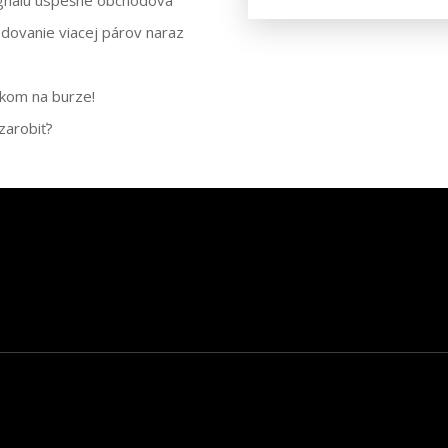
dovanie viacej párov naraz
kom na burze!
zarobiť?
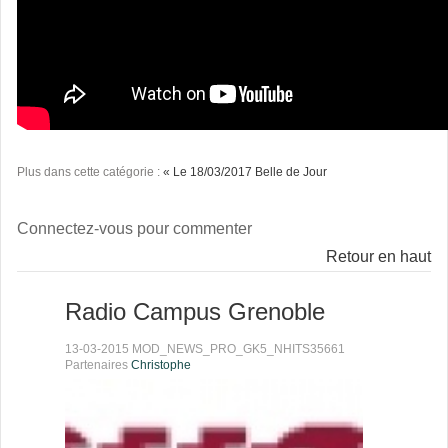
Plus dans cette catégorie :
« Le 18/03/2017 Belle de Jour
Connectez-vous pour commenter
Retour en haut
Radio Campus Grenoble
13-03-2015 MOD_NEWS_PRO_GK5_NHITS35661
Partenaires
Christophe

──────────

Once the line containing "Plus dans cette" is found, print it and every line after it through the end of the listing, exactly and alone.

Plus dans cette catégorie :
« Le 18/03/2017 Belle de Jour
Connectez-vous pour commenter
Retour en haut
Radio Campus Grenoble
13-03-2015 MOD_NEWS_PRO_GK5_NHITS35661
Partenaires
Christophe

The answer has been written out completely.